Here's what happens to home taxes when these religious fruits multiply.
This article is number 3 in a series of 4. Audio slide show and links to the first two at:
http://www.nytimes.com/2006/10/10/business/10religious.html?hp&ex=1160539200&en=498771bc7b8314bc&ei=5094&partner=homepageOctober 10, 2006
In God’s Name
As Religious Programs Expand, Disputes Rise Over Tax Breaks
By DIANA B. HENRIQUES
The similarities between Holy Cross Village at Notre Dame, on the north side of South Bend, Ind., and Hermitage Estates, south of town, are almost disorienting. The two retirement communities have the same simple gabled ranch houses, with the same touches of brick and stone, clustered around a pond with the same fountain funneling spray into the air and ducks waddling down the grassy bank.
But the retired residents of Hermitage Estates pay an average of about $2,300 per unit in property taxes. The management of Holy Cross Village, the Brothers of Holy Cross, says that development should be exempt from property taxes, and it has taken that argument to court.
As the Brothers of Holy Cross, a Roman Catholic religious order, sees it, providing the elderly with the amenities of the village — a sense of security, social opportunities and various services to make independent living easier — is a charitable activity rooted in its pastoral mission to serve others.

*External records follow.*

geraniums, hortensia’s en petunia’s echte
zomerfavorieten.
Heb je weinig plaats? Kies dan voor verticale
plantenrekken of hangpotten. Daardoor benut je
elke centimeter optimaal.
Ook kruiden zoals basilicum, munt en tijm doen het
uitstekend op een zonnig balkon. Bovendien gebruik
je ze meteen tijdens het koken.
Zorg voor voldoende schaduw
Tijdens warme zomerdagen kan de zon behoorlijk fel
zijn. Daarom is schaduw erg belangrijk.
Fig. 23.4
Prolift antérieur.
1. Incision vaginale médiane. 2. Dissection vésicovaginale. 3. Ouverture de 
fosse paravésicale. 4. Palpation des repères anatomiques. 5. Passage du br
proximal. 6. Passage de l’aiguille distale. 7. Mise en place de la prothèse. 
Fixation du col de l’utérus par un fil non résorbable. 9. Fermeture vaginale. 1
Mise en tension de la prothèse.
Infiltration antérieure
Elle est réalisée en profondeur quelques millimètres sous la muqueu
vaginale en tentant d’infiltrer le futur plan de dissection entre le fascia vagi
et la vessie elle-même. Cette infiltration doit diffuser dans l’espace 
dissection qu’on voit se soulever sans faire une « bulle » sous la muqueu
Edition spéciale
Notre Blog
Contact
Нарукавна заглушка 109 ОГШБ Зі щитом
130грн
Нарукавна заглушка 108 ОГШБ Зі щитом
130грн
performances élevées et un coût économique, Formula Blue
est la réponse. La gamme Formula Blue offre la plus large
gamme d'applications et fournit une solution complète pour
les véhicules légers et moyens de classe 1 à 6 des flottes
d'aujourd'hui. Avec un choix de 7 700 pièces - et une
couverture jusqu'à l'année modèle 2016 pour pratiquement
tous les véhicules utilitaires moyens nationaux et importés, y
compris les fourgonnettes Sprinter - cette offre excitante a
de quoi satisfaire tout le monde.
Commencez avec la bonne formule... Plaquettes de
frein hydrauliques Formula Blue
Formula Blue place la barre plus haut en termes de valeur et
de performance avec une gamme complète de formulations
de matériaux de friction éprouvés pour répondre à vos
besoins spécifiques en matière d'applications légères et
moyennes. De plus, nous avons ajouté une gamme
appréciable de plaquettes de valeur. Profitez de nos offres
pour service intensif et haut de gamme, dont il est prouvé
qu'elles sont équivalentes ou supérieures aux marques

Members of the St. Joseph County Property Tax Assessment Board of Appeals, all but one of them lifelong Catholics, see it differently. To them, a charitable ministry does not consist of providing lovely retirement living to affluent people. The current residents of Holy Cross Village have an average net worth of $1 million. Those with deposits on the units under construction are even better off, averaging $1.6 million.
If Holy Cross Village is not taxed, members of the assessment board point out, a heavier burden will fall on the working families in the county that are struggling to pay the taxes on their small homes in careworn communities like the west side of South Bend.